4. What about district-by-district? The vaunted Cook Political Report finds that Democrats hold 81 seats that would be considered vulnerable, while Republicans only hold 7. An additional 5 Democratic held seats are pretty much guaranteed to go Republican. This 79 seat edge in possible seat turnover is significantly larger than in 1994 when it was only 54 seats in the final Cook ratings (which equaled the Republican seat gain). As James Campbell of the University of Buffalo found, the party who wins in a "wave election" such as 2010 is turning out to be wins at least 66% of the seats rated toss-up and even those rated leaning towards the other party. In addition, the winning party pretty much win all of the seats leaning in its direction. Considering that 73 seats lean Democratic or are tossup, Republicans should win 49 of these seats. Add that to the 10 Democratic seats that are leaning Republican or likely Republican, and Republicans could gain up to 59 seats. I should point out that Campbell's accuracy measure is from Labor Day, while I'm Cook ratings from early October. Even so, Campbell found that Republicans would gain about 51 seats using Cook's 2010 Labor Day statistics. My higher seat gain makes sense considering the Republican edge in competitive edge is now 10 seats higher than on Labor Day.
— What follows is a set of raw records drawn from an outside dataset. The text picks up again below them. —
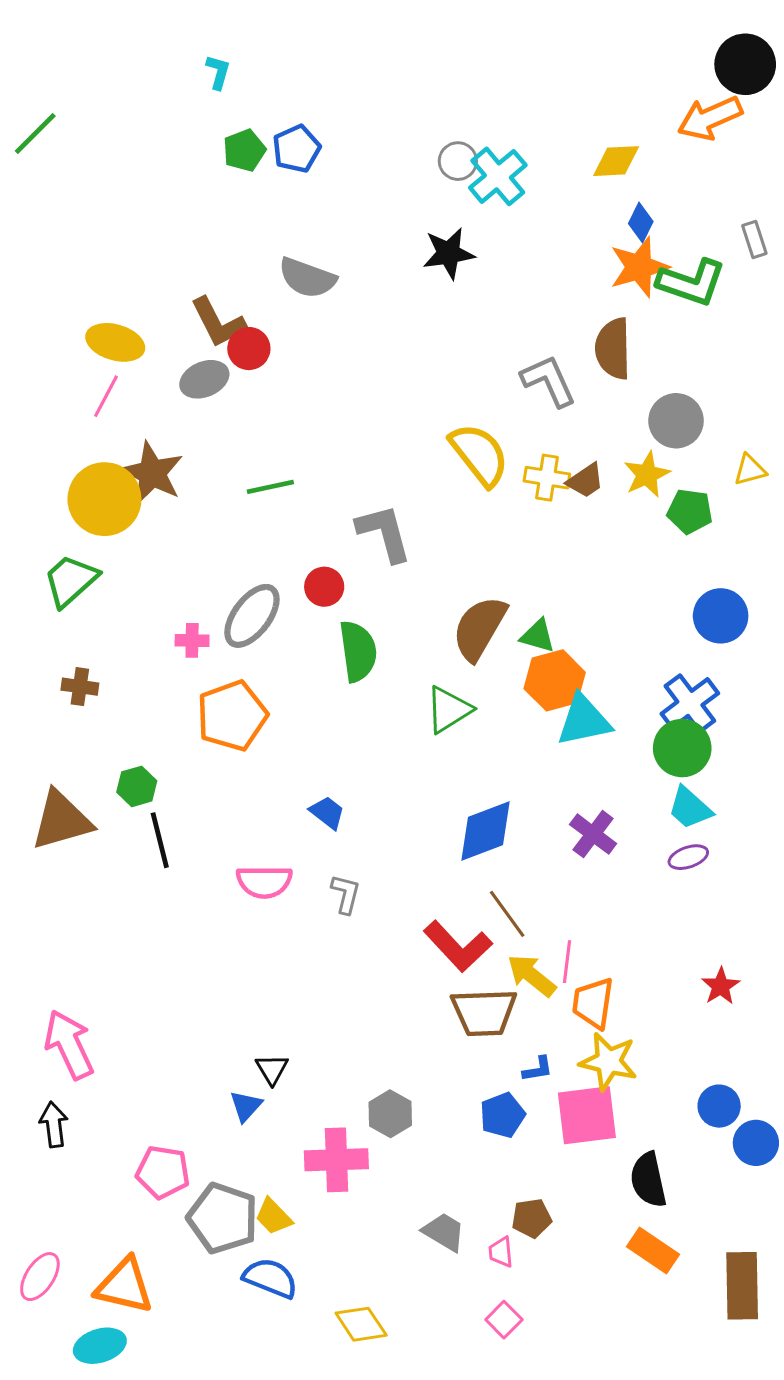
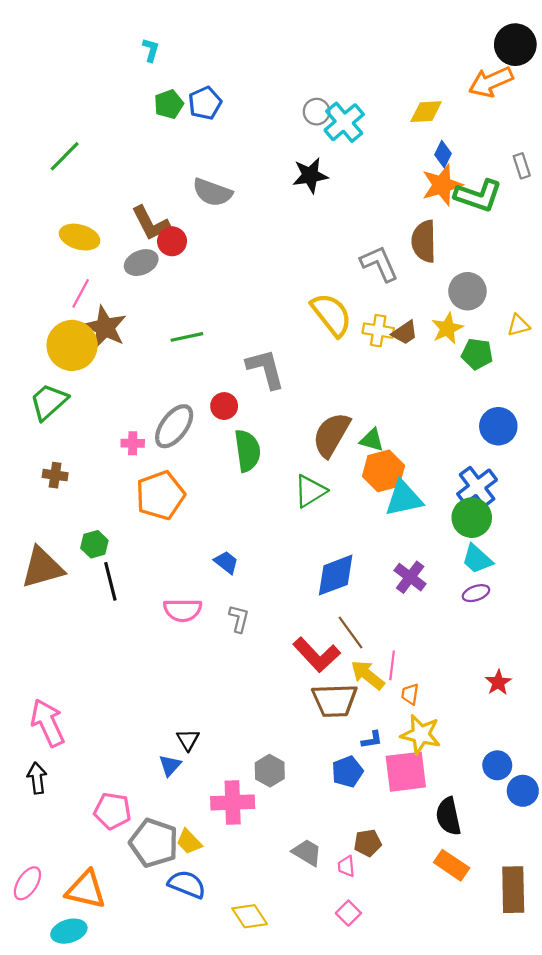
green line: (35, 133) -> (65, 156), moved
pink line: (106, 396) -> (81, 293), moved
orange trapezoid: (593, 1003) -> (410, 694), size x0.6

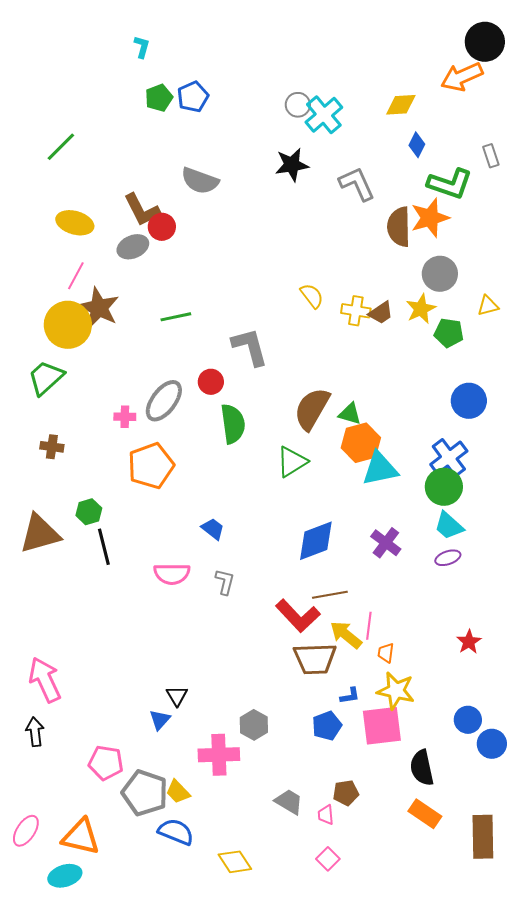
orange star: (442, 185) -> (430, 218), moved
gray L-shape: (379, 264) -> (357, 184), moved
yellow semicircle: (331, 315) -> (312, 296), size x0.6
brown line: (351, 632) -> (330, 595), turned -64

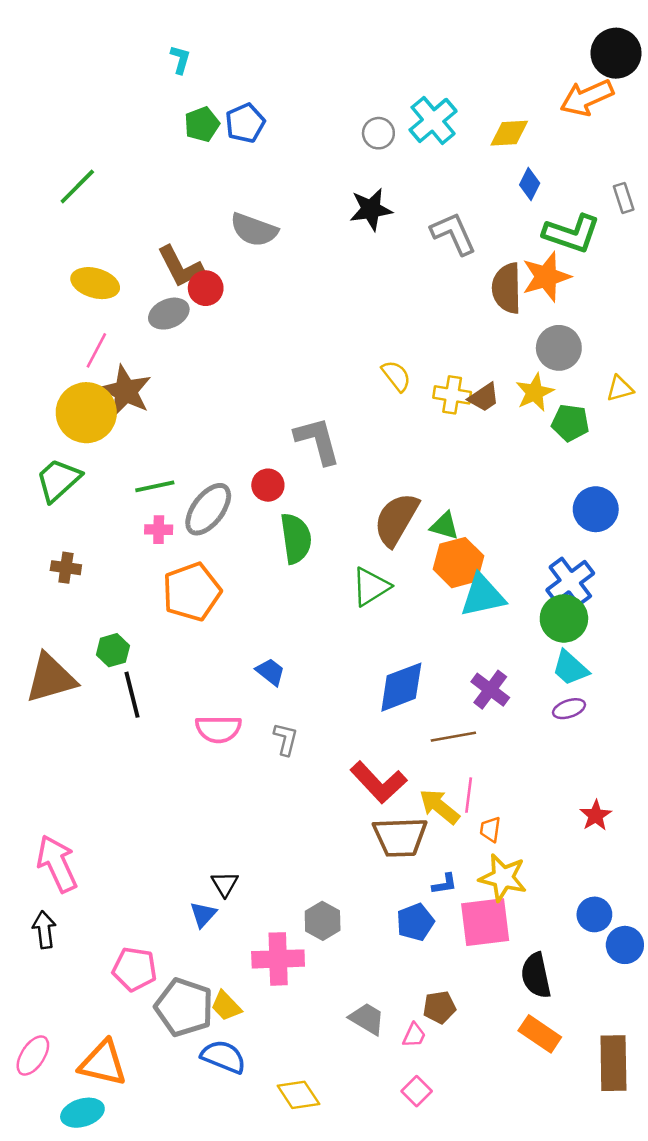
cyan cross: (324, 115) -> (433, 120), moved
green line: (176, 317) -> (155, 486), moved
brown line: (330, 595) -> (453, 737), moved
pink trapezoid: (326, 815) -> (414, 1035), turned -150

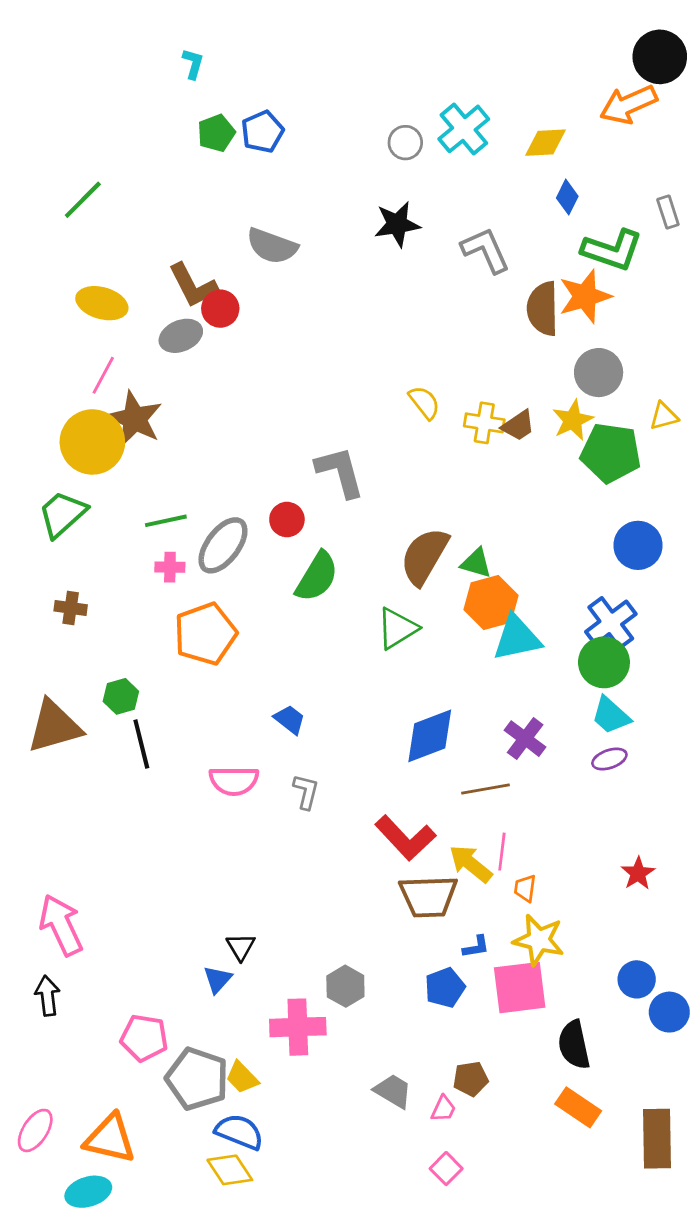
green pentagon: (570, 423) -> (611, 453), size x1.5
green semicircle: (296, 538) -> (317, 577), turned 39
yellow diamond: (298, 1095) -> (230, 1170), moved

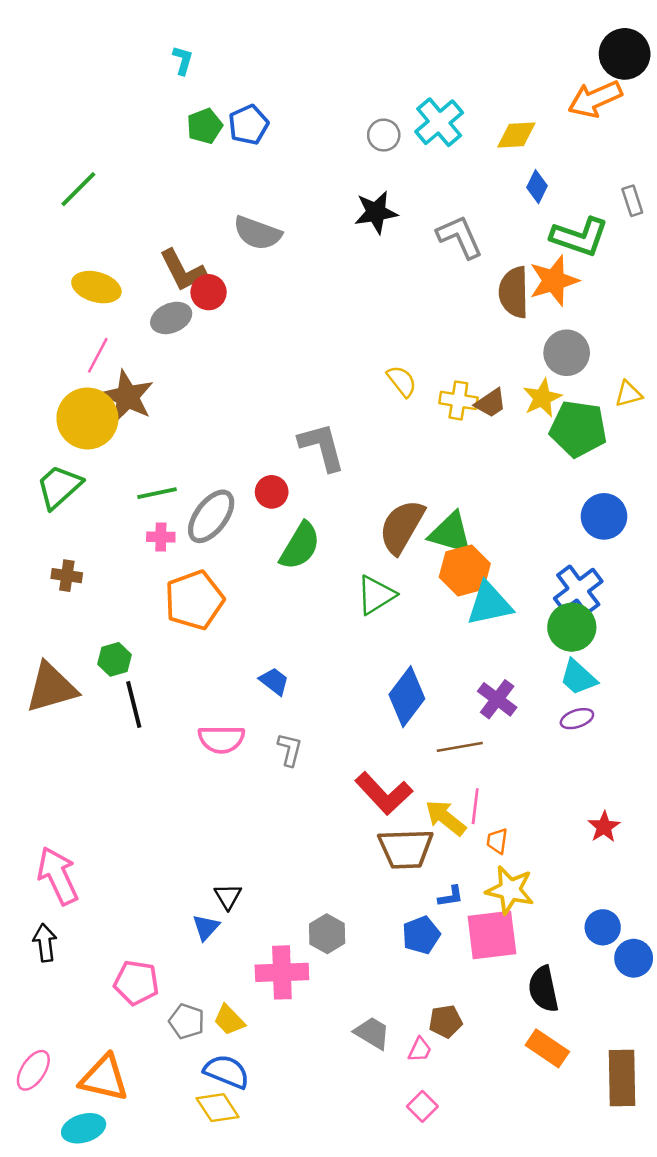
green triangle: (476, 563) -> (451, 533), size x1.5
blue diamond: (430, 736) -> (407, 697), turned -32
gray pentagon: (197, 1079) -> (187, 1021), size x0.6

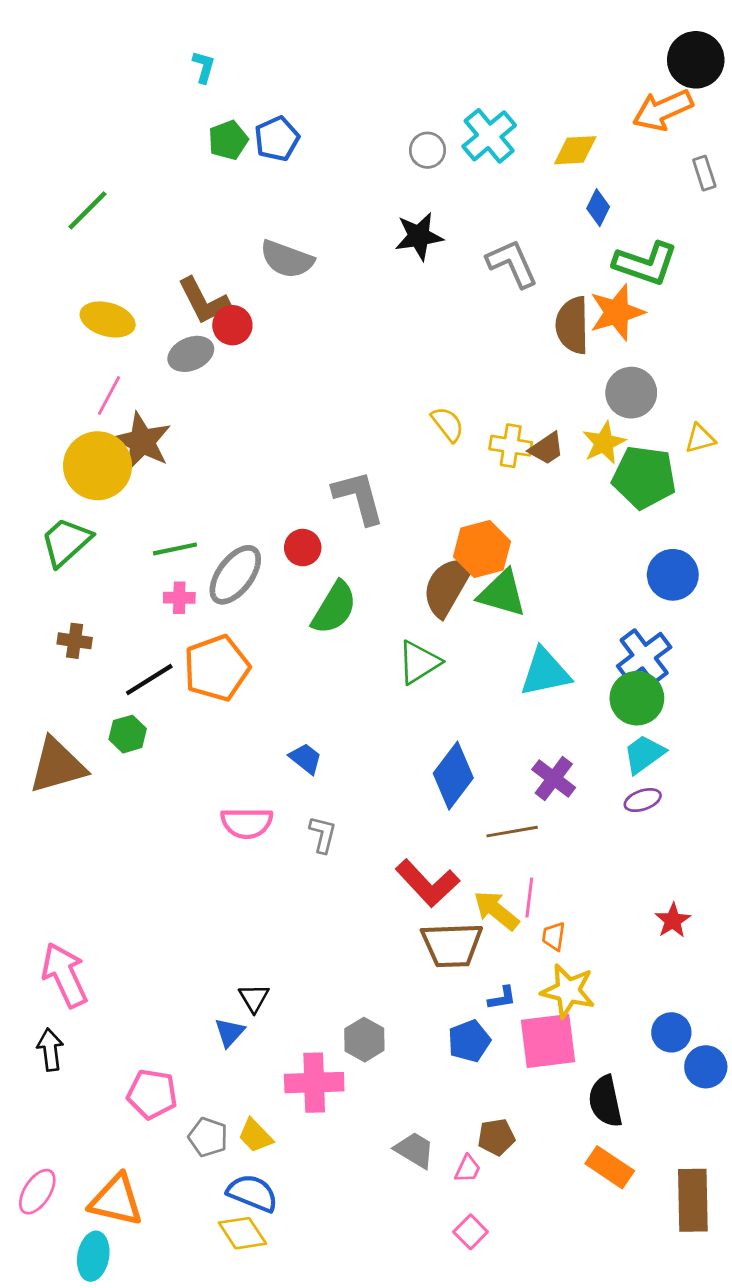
gray rectangle: (632, 201) -> (704, 173), moved
orange hexagon: (465, 570) -> (482, 549), moved
cyan trapezoid: (578, 677) -> (644, 754), turned 102
black line: (134, 704) -> (149, 680), moved, turned 72
cyan ellipse: (84, 1128) -> (93, 1256), turned -63

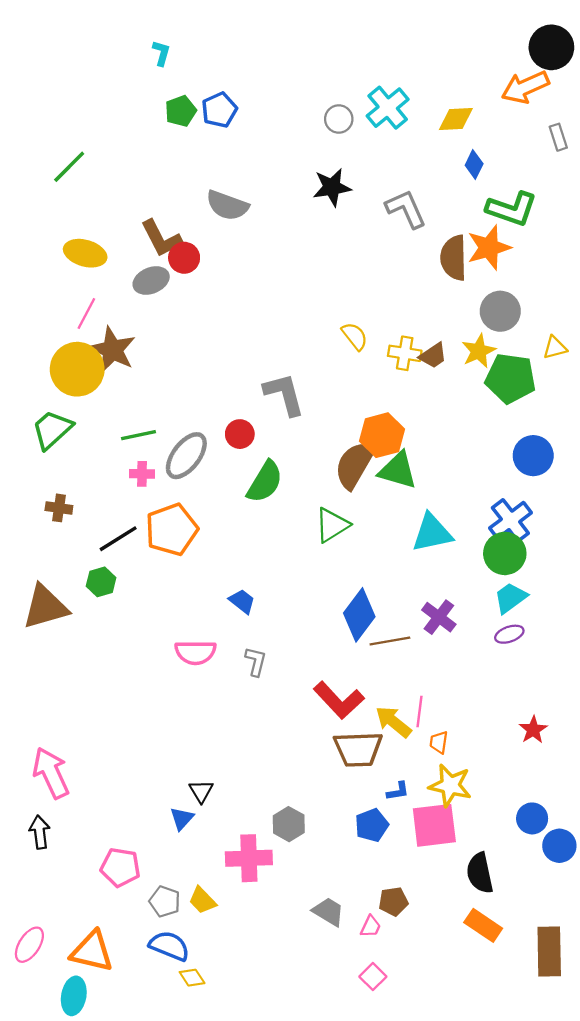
brown line: (512, 832) -> (390, 641), moved
blue semicircle: (252, 1193) -> (169, 946), moved
yellow diamond: (242, 1233) -> (192, 978), size x0.7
Finally, I should explain why I do not look at district polls. The fact of the matter is that they generally are not that accurate. Whether it be RT-Stategies vailient multi-district effort in 2006 or a tabulation of other publicly made available House polls from 1998-2008, house polls have a high degree of error associated with them. In effort to account for this inaccuracy (especially this far from an election), one must considerably expand the cone of uncertainty [like the forecasts at Stochastic Democracy (to which I contribute) or FiveThirtyEight]. The result is very wide confidence intervals (or large margins of error). In my mind, these intervals are far too wide in the aggregate. Yes, any one seat change has a high degree of uncertainty, but the aggregate amount of seat change is not (see points 2-4 above). Finally, both of these rely upon what is called a random walk to estimate a forecast for the generic ballot (which helps aide district-by-district estimates because of poor past polling results). FiveThirtyEight also uses a likely voter adjustment (though I believe it underestimates the eventual Republican edge) to account for point 3. The problem with these adjustments is that a random walk does not take into account point 2. We shouldn't expect a random walk, but rather a walk that aides Republicans in the national House vote.

Thus to me, it is clear that the Republicans on their way to gaining back a majority. The exact seat gain will remain uncertain until right before the election. The present Cook Political Report ratings and generic ballot suggests that Republicans will gain 50+ seats, which matches my prior February estimate. The one thing I am certain of is that something quite unusual would have to happen for Democrats to hold onto the House after November 2nd.